[Assignment]:
The task calls for the count of lines containing "kasnije" in these records, given as a number with no other words.

[Dataset entries]:

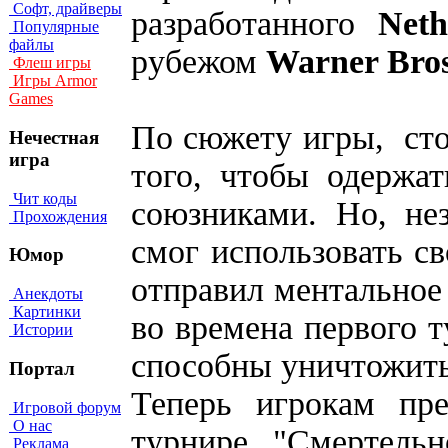
Софт, драйверы
разработанного
Net
Популярные
файлы
рубежом
Warner Bros.
Флеш игры
Игры Armor
Games
По сюжету игры, сто
Нечестная
игра
того, чтобы одержа
Чит коды
союзниками. Но, не
Прохождения
смог использовать с
Юмор
отправил ментальное
Анекдоты
Картинки
во времена первого т
Истории
способны уничтожить
Портал
Теперь игрокам пре
Игровой форум
О нас
турнире "Смертель
Реклама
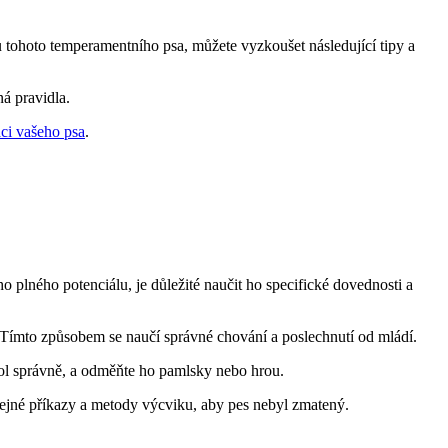
 tohoto temperamentního psa, můžete vyzkoušet následující tipy a
ná pravidla.
ci vašeho psa
.
 plného potenciálu, je důležité naučit ho specifické dovednosti a
Tímto způsobem se naučí správné chování a poslechnutí od mládí.
kol správně, a odměňte ho pamlsky nebo hrou.
stejné příkazy a metody výcviku, aby pes nebyl zmatený.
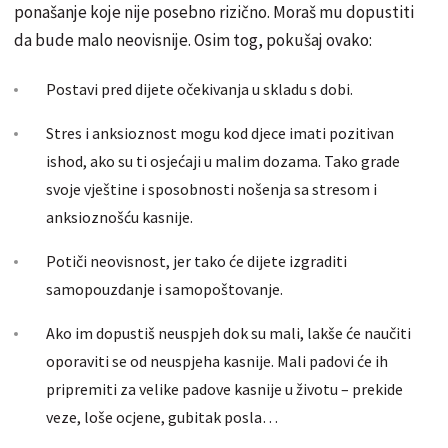
ponašanje koje nije posebno rizično. Moraš mu dopustiti
da bude malo neovisnije. Osim tog, pokušaj ovako:
Postavi pred dijete očekivanja u skladu s dobi.
Stres i anksioznost mogu kod djece imati pozitivan
ishod, ako su ti osjećaji u malim dozama. Tako grade
svoje vještine i sposobnosti nošenja sa stresom i
anksioznošću kasnije.
Potiči neovisnost, jer tako će dijete izgraditi
samopouzdanje i samopoštovanje.
Ako im dopustiš neuspjeh dok su mali, lakše će naučiti
oporaviti se od neuspjeha kasnije. Mali padovi će ih
pripremiti za velike padove kasnije u životu – prekide
veze, loše ocjene, gubitak posla…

[Solution to this task]:
3